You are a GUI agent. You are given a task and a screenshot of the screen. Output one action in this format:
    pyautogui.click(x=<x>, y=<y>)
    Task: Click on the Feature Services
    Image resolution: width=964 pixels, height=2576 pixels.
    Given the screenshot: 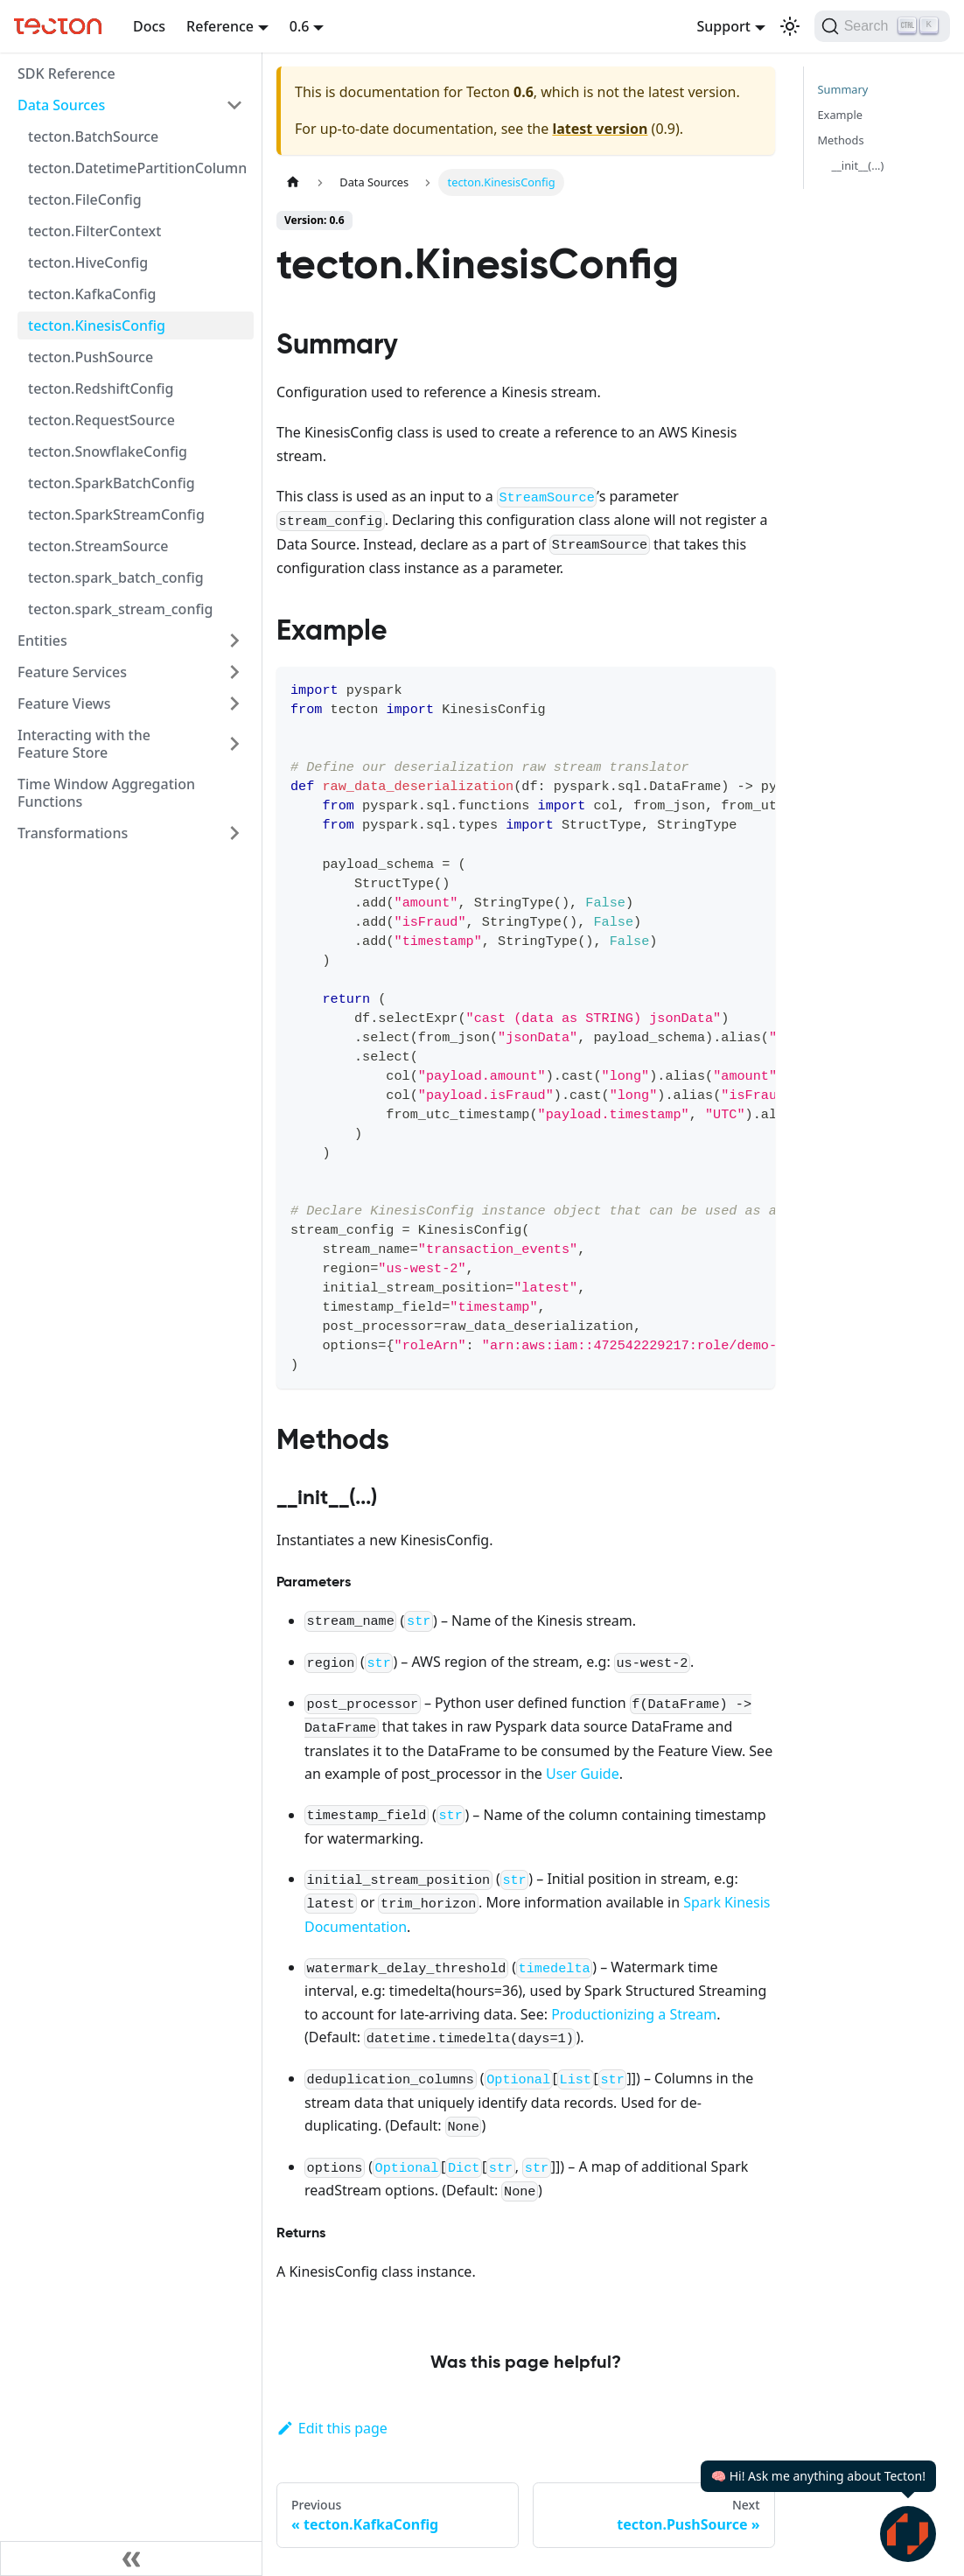 What is the action you would take?
    pyautogui.click(x=72, y=672)
    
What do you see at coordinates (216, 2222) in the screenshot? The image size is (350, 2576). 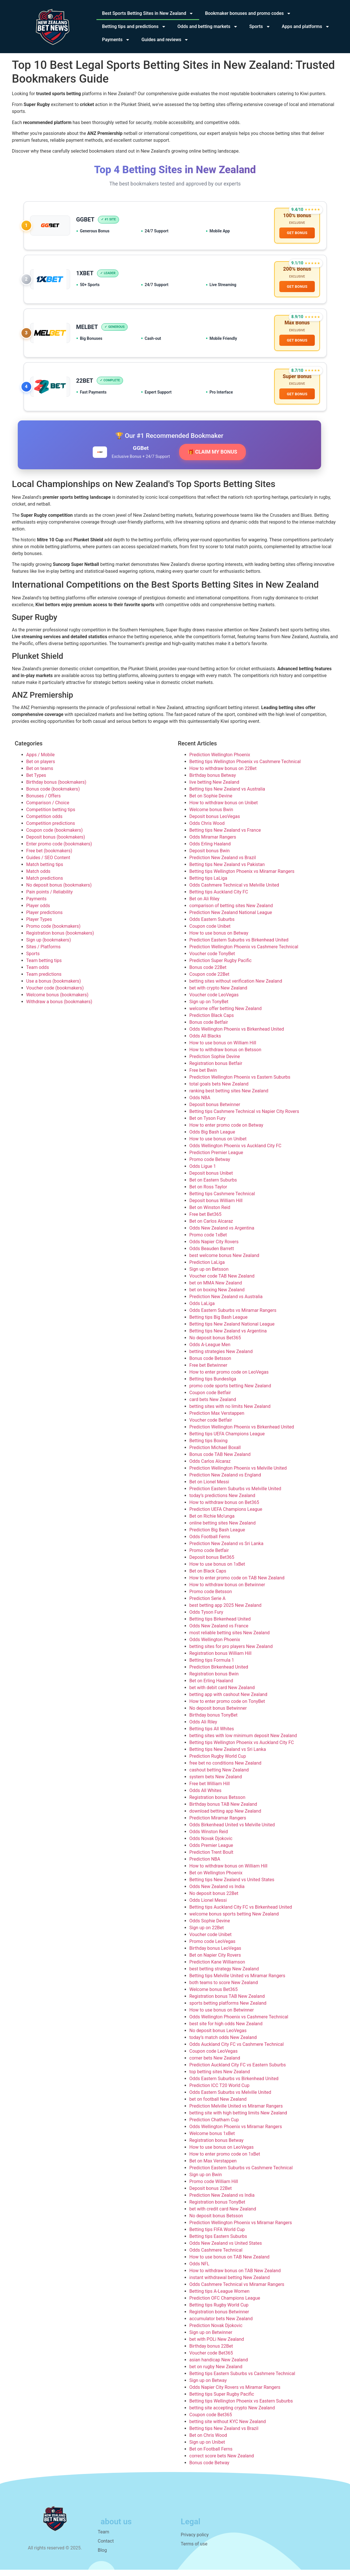 I see `No deposit bonus Betsson` at bounding box center [216, 2222].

◆ TASK GOAL ◆
Through the line that contains "Image resolution: width=964", copy the material above exactly, beginning at its first line and including nothing more.

◆ REPLY TO THE EXERCISE ◆
You are a GUI agent. You are given a task and a screenshot of the screen. Output one action in this format:
    pyautogui.click(x=<x>, y=<y>)
    Task: Click on the Feature Services
    Image resolution: width=964 pixels, height=2576 pixels.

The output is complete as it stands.